Einsammeln, was andere wegwerfen: Rothrister Abfallsammlerinnen suchen Verstärkung
Nein, Small-Talk wird in dieser Kaffeerunde von fünf Damen und einem Herrn wirklich nicht betrieben. Im Gegensatz zur gepflegten Atmosphäre des Rothrister Cafés, in dem sie sitzen, ist ihr Gesprächsthema eher «gruusig». Abfall, der von allzu vielen Menschen in kleinen Mengen überall dort weggeworfen oder liegengelassen wird, wo es ihnen gerade beliebt. Den Strassen entlang, auf Plätzen, in der freien Natur. Eigentlich überall. Littering nennt sich das Problem im Fachjargon.

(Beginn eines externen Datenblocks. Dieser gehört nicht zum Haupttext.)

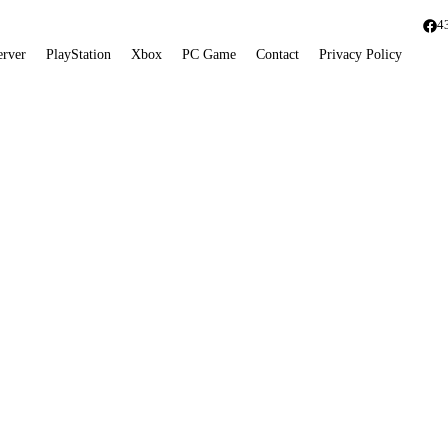
4
erver
PlayStation
Xbox
PC Game
Contact
Privacy Policy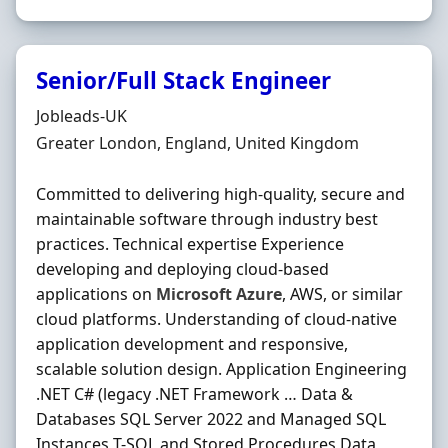
Senior/Full Stack Engineer
Hiring Organisation
Jobleads-UK
Location
Greater London, England, United Kingdom
Committed to delivering high-quality, secure and
maintainable software through industry best
practices. Technical expertise Experience
developing and deploying cloud-based
applications on
Microsoft
Azure
, AWS, or similar
cloud platforms. Understanding of cloud-native
application development and responsive,
scalable solution design. Application Engineering
.NET C# (legacy .NET Framework … Data &
Databases SQL Server 2022 and Managed SQL
Instances T-SQL and Stored Procedures Data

Ein Problem, das unheimlich hohe Kosten verursacht. Denn das Aufräumen der achtlos weggeworfenen Abfälle führt bei den kantonalen Unterhaltsdiensten, bei Werkhöfen der Gemeinden, aber auch bei privaten Organisationen zu einem gigantischen Reinigungsaufwand. Schweizweit beträgt dieser jährliche Mehraufwand für die Reinigung der Räume rund 150 Millionen Franken, wie in einer 2011 veröffentlichten Studie des Bundesamts für Umwelt (BAFU) errechnet wurde. Weitere 50 Millionen Franken Zusatzkosten entstehen beim öffentlichen Verkehr. Insgesamt sind das also 200 Millionen Franken, die letztendlich vom Steuerzahlenden berappt werden müssen.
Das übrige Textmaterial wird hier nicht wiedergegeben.